Having listened to Big Swiss’s voice for so many hours, Greta felt an immediate intimacy, in the same way her favorite podcast hosts sometimes felt like friends, insofar as she’d gone through divorces with podcasters, the death of parents and beloved pets, and so she couldn’t help but feel a little starstruck. Here was Big Swiss, in the flesh! Talking to Greta, a nobody!`
Big Swiss reads like a rather manic exploration of trauma and power dynamics and the kooky side of the therapy industry — overlaid with snark and sex and hipsterism — and while that made for a pretty compelling and amusing novel (it was totally unpredictable), the tone felt a bit too cynical to make me care about the characters; so much sizzle, so little steak. Set in the trendy and picturesque town of Hudson in upstate New York — the current home of author Jen Beagin, according to the author blurb — and telling the colourful tale of beautiful, broken people, I can see how this novel sparked a bidding war in Hollywood; and while I’m sure that HBO can make a popular series out of the material, this wasn’t exactly what I look for in a novel (but I was amused leading up to the not-quite-satisfying ending). High three stars.
Greta barely moved these days. Only her fingers moved, and not very fast. Although by no means an excellent typist, she was semidiscreet, and because Hudson was so one-horse and gossipy, discretion was everything. She’d signed what looked like a pretty official confidentiality agreement, so she was forbidden to talk shit about Om’s clients. Not that she wanted to — she had always been less of a shit-talker and more of a shit-thinker, and she barely left the house. She typically waited until midafternoon to get started and then worked until bedtime. They talked, she typed, nighty-night.
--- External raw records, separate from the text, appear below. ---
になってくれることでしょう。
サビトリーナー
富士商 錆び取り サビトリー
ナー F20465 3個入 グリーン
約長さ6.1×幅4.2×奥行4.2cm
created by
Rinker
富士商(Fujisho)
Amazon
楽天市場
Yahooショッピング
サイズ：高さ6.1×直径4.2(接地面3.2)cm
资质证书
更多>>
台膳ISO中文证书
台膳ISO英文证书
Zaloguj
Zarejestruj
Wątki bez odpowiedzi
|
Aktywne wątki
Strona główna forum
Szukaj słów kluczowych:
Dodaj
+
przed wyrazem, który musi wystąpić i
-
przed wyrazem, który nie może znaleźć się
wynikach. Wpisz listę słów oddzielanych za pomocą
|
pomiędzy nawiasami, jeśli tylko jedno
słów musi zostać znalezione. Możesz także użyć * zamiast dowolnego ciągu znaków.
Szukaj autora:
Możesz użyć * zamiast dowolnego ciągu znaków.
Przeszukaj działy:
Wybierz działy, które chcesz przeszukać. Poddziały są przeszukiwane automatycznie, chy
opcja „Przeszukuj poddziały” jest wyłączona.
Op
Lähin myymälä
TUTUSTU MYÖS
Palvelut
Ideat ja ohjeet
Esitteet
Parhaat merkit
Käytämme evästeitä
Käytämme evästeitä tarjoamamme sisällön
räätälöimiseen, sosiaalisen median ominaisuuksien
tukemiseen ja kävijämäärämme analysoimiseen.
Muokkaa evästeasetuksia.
Having suffered childhood trauma that left her unwilling to totally engage in living, and recently ending a ten year engagement to a supportive and loving California man, Greta decided to move to upstate New York with an old friend and live with her in a draughty old farmhouse (just like the draughty old farmhouse Beagin was living in while she wrote this novel). To support herself, Greta transcribes recordings of sex therapy sessions, and while typing away, she becomes obsessed with the voice and story of one patient whom she nicknames “Big Swiss”. This woman, Flavia, has survived violence herself, but what most intrigues Greta about her is that Flavia refuses to let the trauma define her; she does not feel “broken”, even if her circumstances have prompted her to seek the services of Om: a mesh shirt and tight denim shorts wearing sex therapist who offers gong baths and kundalini breathing as remedy. When Greta and Flavia accidentally meet at the dog park, Greta gives a fake name; and when the pair start a passionate love affair, the reader feels both pleased that these unhappy individuals find happiness together and uncomfortable that the relationship is built on a lie (and especially as Greta continues to listen to and transcribe Flavia’s therapy sessions). Learning more about each character’s backstory as the narrative unwinds, and waiting to see how the inevitable moment of truth will land with Flavia, makes for an interesting enough journey.
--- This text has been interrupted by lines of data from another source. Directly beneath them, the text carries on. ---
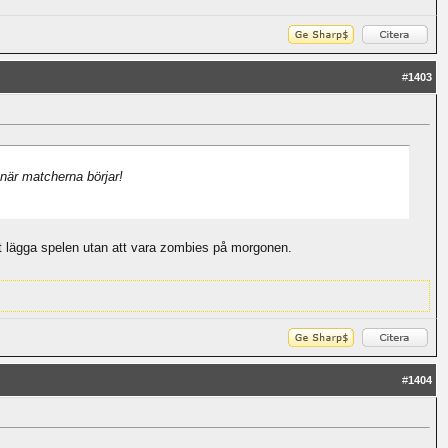
#
1403
 när matcherna börjar!
tt lägga spelen utan att vara zombies på morgonen.
#
1404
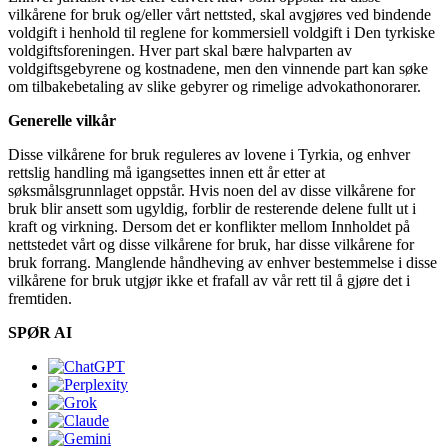
vilkårene for bruk og/eller vårt nettsted, skal avgjøres ved bindende
voldgift i henhold til reglene for kommersiell voldgift i Den tyrkiske
voldgiftsforeningen. Hver part skal bære halvparten av
voldgiftsgebyrene og kostnadene, men den vinnende part kan søke
om tilbakebetaling av slike gebyrer og rimelige advokathonorarer.
Generelle vilkår
Disse vilkårene for bruk reguleres av lovene i Tyrkia, og enhver
rettslig handling må igangsettes innen ett år etter at
søksmålsgrunnlaget oppstår. Hvis noen del av disse vilkårene for
bruk blir ansett som ugyldig, forblir de resterende delene fullt ut i
kraft og virkning. Dersom det er konflikter mellom Innholdet på
nettstedet vårt og disse vilkårene for bruk, har disse vilkårene for
bruk forrang. Manglende håndheving av enhver bestemmelse i disse
vilkårene for bruk utgjør ikke et frafall av vår rett til å gjøre det i
fremtiden.
SPØR AI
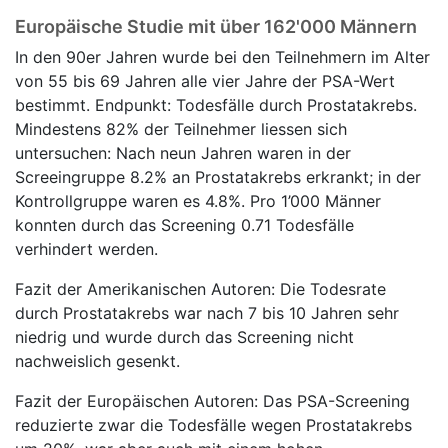
Europäische Studie mit über 162'000 Männern
In den 90er Jahren wurde bei den Teilnehmern im Alter
von 55 bis 69 Jahren alle vier Jahre der PSA-Wert
bestimmt. Endpunkt: Todesfälle durch Prostatakrebs.
Mindestens 82% der Teilnehmer liessen sich
untersuchen: Nach neun Jahren waren in der
Screeingruppe 8.2% an Prostatakrebs erkrankt; in der
Kontrollgruppe waren es 4.8%. Pro 1’000 Männer
konnten durch das Screening 0.71 Todesfälle
verhindert werden.
Fazit der Amerikanischen Autoren: Die Todesrate
durch Prostatakrebs war nach 7 bis 10 Jahren sehr
niedrig und wurde durch das Screening nicht
nachweislich gesenkt.
Fazit der Europäischen Autoren: Das PSA-Screening
reduzierte zwar die Todesfälle wegen Prostatakrebs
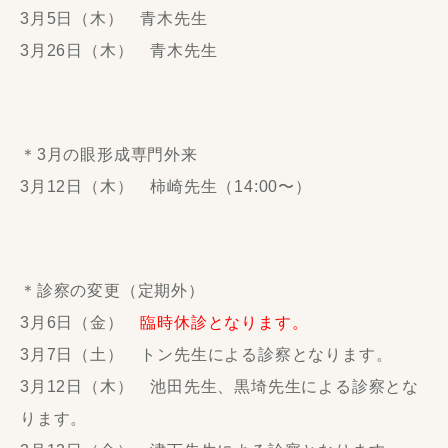
3月5日（木） 青木先生
3月26日（木） 青木先生
＊3月の眼形成専門外来
3月12日（木） 柿崎先生（14:00〜）
＊診察の変更（定期外）
3月6日（金）
臨時休診となります。
3月7日（土） トン先生による診察となります。
3月12日（木） 池田先生、黒埼先生による診察とな
ります。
Although both women experience a catharsis in this affair, there is a definite power imbalance: Greta is older (45 to Flavia’s 28), she has been with women before, and as she is privy to the therapy tapes, she is able to “get into” Flavia’s mind and make comments that make her feel like they are connected on a soul level. On the other hand, Greta lets herself be defined by her trauma — living in a friend’s house, needing to warm her freezing bed with a hair dryer (as, apparently, the author did while writing this), and working piecemeal at transcription doesn’t look like stability at her age — while Flavia is strong, incredibly beautiful, a doctor who is married to a fabulously wealthy local man, and who always has the perfect blunt response to cut through others’ BS: Big Swiss is no one’s victim, and she holds power of a different sort.
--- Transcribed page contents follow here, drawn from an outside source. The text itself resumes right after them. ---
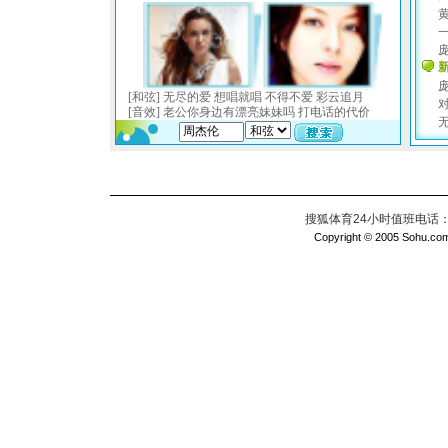
搜狐体育24小时值班电话：010
Copyright © 2005 Sohu.com I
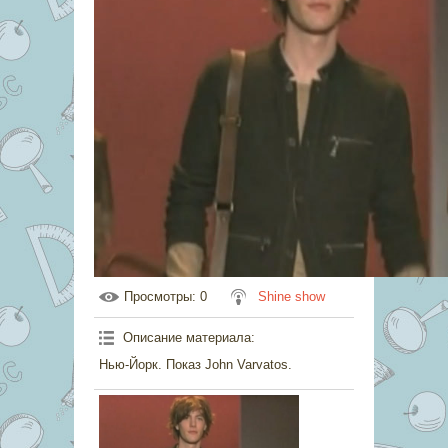
Просмотры
: 0
Shine show
Описание материала
:
Нью-Йорк. Показ John Varvatos.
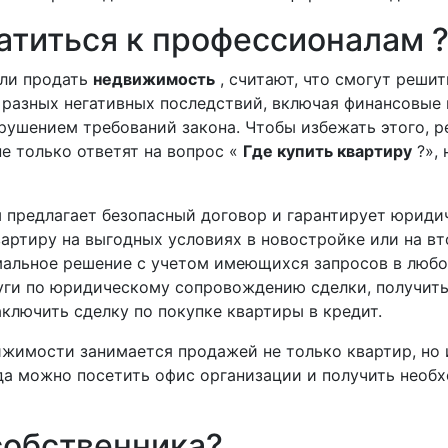
атиться к профессионалам
или продать
недвижимость
, считают, что смогут решит
 разных негативных последствий, включая финансовые 
рушением требований закона. Чтобы избежать этого, 
е только ответят на вопрос «
Где купить квартиру
?», 
и
предлагает безопасный договор и гарантирует юриди
артиру на выгодных условиях в новостройке или на в
мальное решение с учетом имеющихся запросов в любо
уги по юридическому сопровождению сделки, получить
ключить сделку по покупке квартиры в кредит.
ижимости занимается продажей не только квартир, но 
гда можно посетить офис организации и получить необ
собственника?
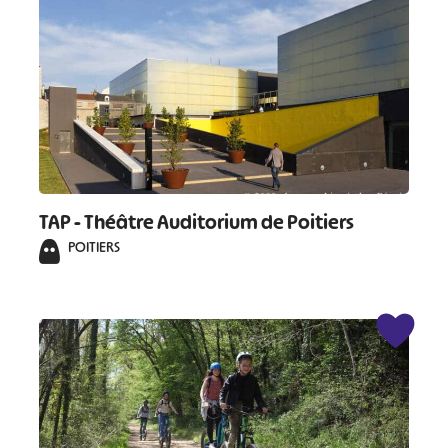
TAP - Théâtre Auditorium de Poitiers
POITIERS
Now Big Swiss was quiet. Was she a handful? Yes. But the thought of never handling her again? Unbearable.
The setting of a dilapidated early Dutch farmhouse in Hudson, the work of a transcriptionist, even the miniature donkeys: these are all, apparently, details from the author’s life, and perhaps the addition of so much real-life info is what makes this novel feel a bit sprawling (nothing about Greta’s housemate, Sabine, feels relevant to the storyline, but I guess it adds verisimilitude and I would accept it as unsurprising if I learned that she was based on Beagin’s actual housemate). Even so, there is a slightly manic-comedic tone (almost Wes Andersonesque; the therapist, Om, seems custom-made for one of his films) that prevented me from emotionally connecting with the characters, and that’s why I’m not rating higher — that and an underwhelming payoff to the main plot conflict — but I wouldn’t recommend against reading this; sizzle has its place.